Bestor’s crucible of influences, however, was not immediately apparent. Her early houses were relatively restrained, as if wry humor and revelation of structure were secondary to L.A.’s Case Study legacy. But the silver lining of her tough divorce was creative expression that aligned more closely with self-expression. Bestor recalls feeling shaken to the point of considering art school; instead, she plied her existing trade with no holds barred. “I found myself freed of some baggage, and reconsidering color and shape as viable ways to affect people’s experience of a place beyond spatial organization.” She swiftly converted a neglected cabin into a modest yet cheerful home for herself and two kids, and from that project, she has been fielding praise and new clients ever since.

Barbara Bestor

One of Bestor’s most recent projects is Ashes & Diamonds Winery in Napa, which opened this fall.

As with most design studios, a good amount of this business is devoted to residences. But unlike most firms, Bestor’s commissions are consistently to die for. She has had the chance to conserve and update houses by one of her local heroes, John Lautner. “I would love to be as formally brave as he was,” she says. Her much-trumpeted house renovation for the Beastie Boys’ Mike D combines fearless flashes of color and pattern with more traditional architectural daring: reinventing the section, welcoming daylight, blurring indoors and out. Bestor has also exercised her skills with a social conscience thanks to the Blackbirds development, which squeezes 18 homes onto .82 acres of Echo Park with grace and charm. “It’s a little model for urban densification, which is one of the huge issues in L.A., where I want a seat at the table,” she says.

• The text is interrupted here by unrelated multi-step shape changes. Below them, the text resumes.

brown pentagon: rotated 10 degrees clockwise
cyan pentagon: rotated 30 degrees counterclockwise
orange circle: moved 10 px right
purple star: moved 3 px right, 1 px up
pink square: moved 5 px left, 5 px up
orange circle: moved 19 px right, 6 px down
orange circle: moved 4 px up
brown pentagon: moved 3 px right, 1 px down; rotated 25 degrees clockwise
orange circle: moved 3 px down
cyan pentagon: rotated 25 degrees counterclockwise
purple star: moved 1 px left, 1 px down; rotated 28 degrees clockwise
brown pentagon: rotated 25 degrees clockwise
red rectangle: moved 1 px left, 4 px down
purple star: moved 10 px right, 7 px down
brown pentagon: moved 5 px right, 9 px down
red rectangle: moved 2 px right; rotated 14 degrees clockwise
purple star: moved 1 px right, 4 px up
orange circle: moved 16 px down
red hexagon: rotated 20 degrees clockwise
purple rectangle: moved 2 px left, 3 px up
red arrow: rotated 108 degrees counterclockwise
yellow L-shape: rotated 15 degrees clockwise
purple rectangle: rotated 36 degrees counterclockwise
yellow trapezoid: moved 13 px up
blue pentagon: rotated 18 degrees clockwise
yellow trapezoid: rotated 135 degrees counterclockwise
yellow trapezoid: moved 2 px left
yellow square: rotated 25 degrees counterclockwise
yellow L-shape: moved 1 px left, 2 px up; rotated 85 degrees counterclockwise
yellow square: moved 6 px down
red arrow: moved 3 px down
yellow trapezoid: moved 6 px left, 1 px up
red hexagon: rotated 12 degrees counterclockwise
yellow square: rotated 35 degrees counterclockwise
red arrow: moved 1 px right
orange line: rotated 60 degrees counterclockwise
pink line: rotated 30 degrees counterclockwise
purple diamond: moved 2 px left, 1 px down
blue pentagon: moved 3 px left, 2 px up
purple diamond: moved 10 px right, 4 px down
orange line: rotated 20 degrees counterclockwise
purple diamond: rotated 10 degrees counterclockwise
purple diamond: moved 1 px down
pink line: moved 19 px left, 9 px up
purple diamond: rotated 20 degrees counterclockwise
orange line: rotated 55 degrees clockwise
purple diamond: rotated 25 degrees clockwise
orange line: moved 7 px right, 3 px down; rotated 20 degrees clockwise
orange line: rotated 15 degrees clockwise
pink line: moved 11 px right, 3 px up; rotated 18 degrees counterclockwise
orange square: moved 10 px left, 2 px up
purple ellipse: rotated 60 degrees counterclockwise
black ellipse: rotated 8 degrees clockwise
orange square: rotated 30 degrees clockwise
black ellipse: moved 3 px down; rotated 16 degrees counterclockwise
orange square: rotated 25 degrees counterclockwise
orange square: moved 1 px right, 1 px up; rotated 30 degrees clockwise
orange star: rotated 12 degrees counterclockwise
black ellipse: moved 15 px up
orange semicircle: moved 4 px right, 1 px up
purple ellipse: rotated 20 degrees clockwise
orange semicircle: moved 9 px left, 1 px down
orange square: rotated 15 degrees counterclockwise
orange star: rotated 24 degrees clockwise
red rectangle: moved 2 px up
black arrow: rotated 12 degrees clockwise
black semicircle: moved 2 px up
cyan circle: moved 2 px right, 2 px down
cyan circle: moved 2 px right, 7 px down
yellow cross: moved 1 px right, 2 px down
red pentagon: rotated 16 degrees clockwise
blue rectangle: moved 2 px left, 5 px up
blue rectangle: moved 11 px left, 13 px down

Unapologetic ambition is one way by which Bestor endears herself to her expanding circle of admirers. Her current sights are set on the cultural arena. She hopes to translate her experience to the sector not only from her construction of stores and offices, but also by efforts like the Palm Springs exhibition. On the larger scale, she converted a warehouse into the Silverlake Conservatory of Music, for which she conceived a village of performance pods within the historic shell. Bestor Architecture also is wrapping work on the new vineyard Ashes & Diamonds, whose winery and events venue “takes a slightly pop approach to ideas about California modernism, while also getting out of the trap of wineries identifying with European precedent.” Why not apply these projects’ exploration of urbanity and community exchange to, say, L.A.’s planning of the 2028 Olympic Games?

If Bestor experienced her first career breakthrough as an unselfconscious babysitter, today’s success is due to her self- assuredness. The architect explains that self-confidence comes from design method. Rather than impose idiosyncrasies on a project—which would be just another ideology, after all—Bestor says her firm listens to everybody. “It’s good to put people first,” she says. “Nowadays, we are literally competing against tiny screens for people’s attention 90 percent of the time, and I think people are dying to be in spaces where they can have an experience that is haptic and visual and cozy.” The cheering helps, too. “A lot of my insecurities are quieting because we’re doing something different,” Bestor adds, “and so far it’s turned out really well.”